A coach very finely gilt, and little used, with a pair of dragons, to be sold cheap.
A setting-sun, a pennyworth.
An imperial mantle, made for Cyrus the Great, and worn by Julius Caesar, Bajazet, King Harry the Eighth, and Signor Valentini.
A basket-hilted sword, very convenient to carry milk in.
Roxana's night-gown.
Othello's handkerchief.
The imperial robes of Xerxes, never worn but once.
A wild boar killed by Mrs.Tofts[A] and Dioclesian.
[Footnote A: A favourite singer of the day.] A serpent to sting Cleopatra.
A mustard-bowl to make thunder with.
Another of a bigger sort, by Mr.D----'s[A] directions, little used.
[Footnote A: John Dennis, the critic.] Six elbow-chairs, very expert in country dances, with six flower-pots for their partners.
The whiskers of a Turkish Pasha.
The complexion of a murderer in a band-box; consisting of a large piece of burnt cork, and a coal-black peruke.
A suit of clothes for a ghost, viz., a bloody shirt, a doublet curiously pinked, and a coat with three great eyelet-holes upon the breast.
A bale of red Spanish wool.
Modern plots, commonly known by the name of trapdoors, ladders of ropes, vizard-masques, and tables with broad carpets over them.
Three oak-cudgels, with one of crab-tree; all bought for the use of Mr.Pinkethman.[A] [Footnote A: The comedian.] Materials for dancing; as masques, castanets, and a ladder of ten rounds.
Aurengezebe's scymitar, made by Will Brown in Piccadilly.
A plume of feathers, never used but by Oedipus and the Earl of Essex.
There are also swords, halbards, sheep-hooks, cardinals' hats, turbans, drums, gallipots, a gibbet, a cradle, a rack, a cart-wheel, an altar, an helmet, a back-piece, a breast-plate, a bell, a tub, and a jointed baby.
ACTORS AND AUDIENCE.
(_From Cibber's "Apology_") Among our many necessary reformations, what not a little preserved to us the regard of our auditors was the decency of our clear stage, from whence we had now for many years shut out those idle gentlemen who seemed more delighted to be pretty objects themselves than capable of any pleasure from the play; who took their daily stands where they might best elbow the actor, and come in for their share of the auditor's attention.

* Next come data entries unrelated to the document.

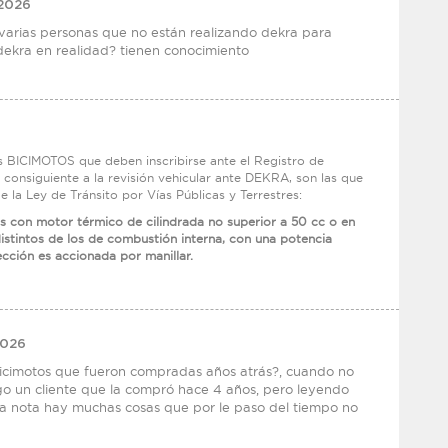
 2026
varias personas que no están realizando dekra para
 dekra en realidad? tienen conocimiento
as BICIMOTOS que deben inscribirse ante el Registro de
 consiguiente a la revisión vehicular ante DEKRA, son las que
de la Ley de Tránsito por Vías Públicas y Terrestres:
as con motor térmico de cilindrada no superior a 50 cc o en
istintos de los de combustión interna, con una potencia
ección es accionada por manillar.
2026
 bicimotos que fueron compradas años atrás?, cuando no
Tengo un cliente que la compró hace 4 años, pero leyendo
a nota hay muchas cosas que por le paso del tiempo no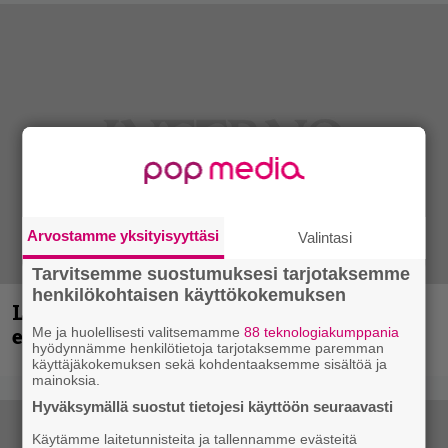
Arvostamme yksityisyyttäsi
Valintasi
Tarvitsemme suostumuksesi tarjotaksemme
henkilökohtaisen käyttökokemuksen
Loppuvuoden Hellsinki Metal Cruisen
esiintyjät julki
Me ja huolellisesti valitsemamme
88 teknologiakumppania
hyödynnämme henkilötietoja tarjotaksemme paremman
käyttäjäkokemuksen sekä kohdentaaksemme sisältöä ja
mainoksia.
Hyväksymällä suostut tietojesi käyttöön seuraavasti
Käytämme laitetunnisteita ja tallennamme evästeitä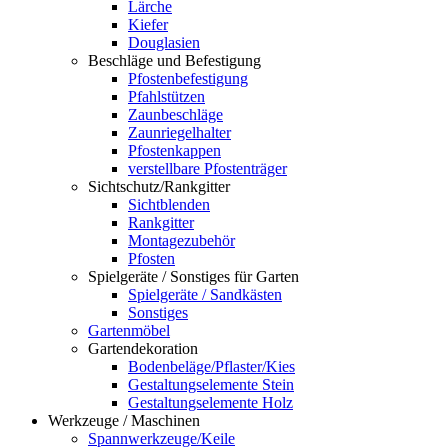
Lärche
Kiefer
Douglasien
Beschläge und Befestigung
Pfostenbefestigung
Pfahlstützen
Zaunbeschläge
Zaunriegelhalter
Pfostenkappen
verstellbare Pfostenträger
Sichtschutz/Rankgitter
Sichtblenden
Rankgitter
Montagezubehör
Pfosten
Spielgeräte / Sonstiges für Garten
Spielgeräte / Sandkästen
Sonstiges
Gartenmöbel
Gartendekoration
Bodenbeläge/Pflaster/Kies
Gestaltungselemente Stein
Gestaltungselemente Holz
Werkzeuge / Maschinen
Spannwerkzeuge/Keile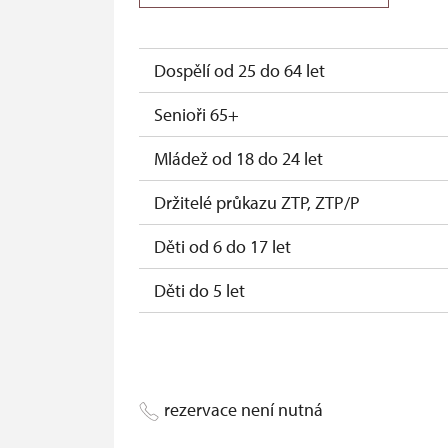
Jednorázové vstupenky vydané NPÚ (po
Průkaz zaměstnance NPÚ (+ až 3 rodinní
Dospělí od 25 do 64 let
Průkaz Náš člověk (pouze držitel)
Senioři 65+
Mládež od 18 do 24 let
Držitelé průkazu ZTP, ZTP/P
Děti od 6 do 17 let
Děti do 5 let
Držitel permanentky Na památky
Průvodce držitele průkazu ZTP/P
rezervace není nutná
Pedagogický dozor (pro školní skupiny 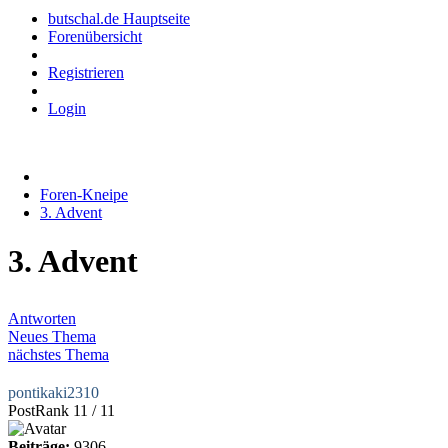
butschal.de Hauptseite
Forenübersicht
Registrieren
Login
Foren-Kneipe
3. Advent
3. Advent
Antworten
Neues Thema
nächstes Thema
pontikaki2310
PostRank 11 / 11
Beiträge:
9306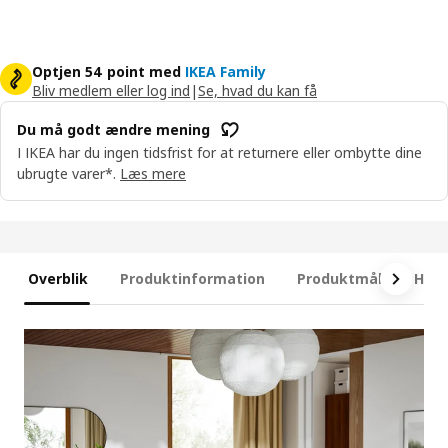
Optjen 54 point med
IKEA Family
Bliv medlem eller log ind
|
Se, hvad du kan få
Du må godt ændre mening
I IKEA har du ingen tidsfrist for at returnere eller ombytte dine
ubrugte varer*.
Læs mere
Overblik
Produktinformation
Produktmål
Hvad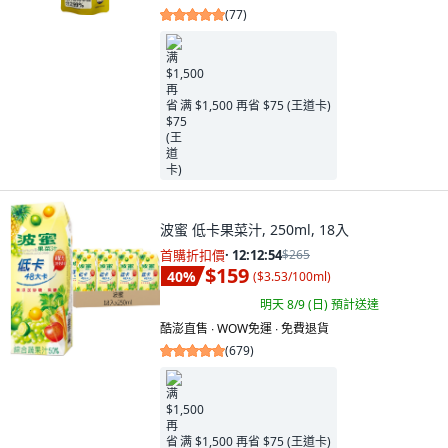
(
77
)
满 $1,500 再省 $75 (王道卡)
波蜜 低卡果菜汁, 250ml, 18入
首購折扣價
·
12:12:53
$265
$159
40
%
(
$3.53/100ml
)
明天 8/9 (日)
預計送達
酷澎直售 ∙ WOW免運 ∙ 免費退貨
(
679
)
满 $1,500 再省 $75 (王道卡)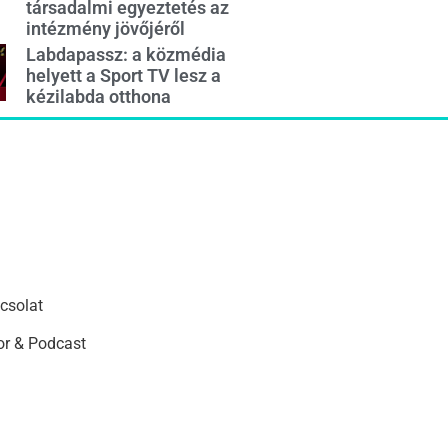
társadalmi egyeztetés az
intézmény jövőjéről
Labdapassz: a közmédia
helyett a Sport TV lesz a
kézilabda otthona
csolat
r & Podcast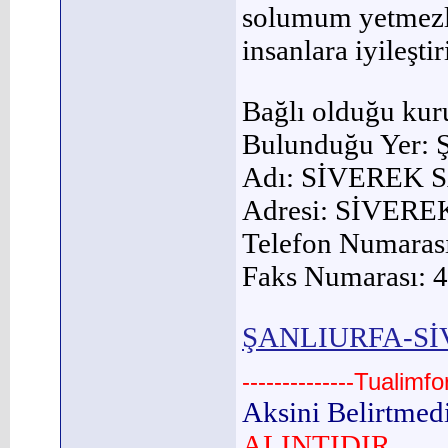
solumum yetmezli
insanlara iyileşti
Bağlı olduğu kur
Bulunduğu Yer:
Adı: SİVEREK 
Adresi: SİVER
Telefon Numaras
Faks Numarası: 
ŞANLIURFA-SİVE
--------------Tualimf
Aksini Belirtmed
ALINTIDIR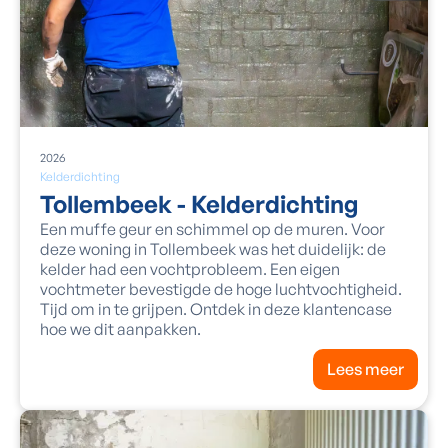
2026
Kelderdichting
Tollembeek - Kelderdichting
Een muffe geur en schimmel op de muren. Voor
deze woning in Tollembeek was het duidelijk: de
kelder had een vochtprobleem. Een eigen
vochtmeter bevestigde de hoge luchtvochtigheid.
Tijd om in te grijpen. Ontdek in deze klantencase
hoe we dit aanpakken.
Lees meer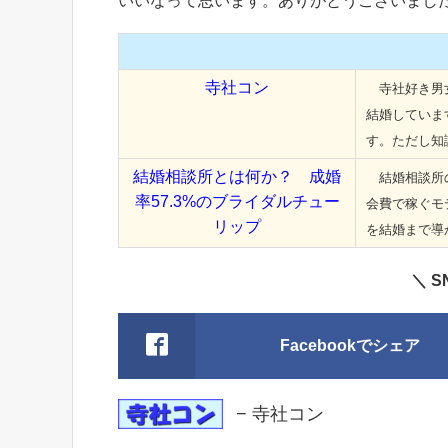
いいなって思います。ありがとうございまし
寺社コン
寺社好き男女
結婚していま
す。ただし知
結婚相談所とは何か？ 成婚
結婚相談所の
率57.3%のブライダルチュー
会費で稼ぐモ
リップ
を結婚まで導
＼ 
Facebookでシェア
− 寺社コン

In many a laboured scene of the wannest humour and of the most affecting passion I have seen the best actors disconcerted, while these buzzing muscatos have been fluttering round their eyes and ears.

How was it possible an actor, so embarrassed, should keep his impatience from entering into that different temper which his personated character might require him to be master of?
Future actors may perhaps wish I would set this grievance in a stronger light; and, to say the truth, where auditors are ill-bred, it cannot well be expected that actors should be polite.

Let me therefore show how far an artist in any science is apt to be hurt by any sort of inattention to his performance.
While the famous Corelli,[A] at Rome, was playing some musical composition of his own to a select company in the private apartment of his patron-Cardinal, he observed, in the heighth of his harmony, his Eminence was engaging in a detached conversation, upon which he suddenly stopt short and gently laid down his instrument.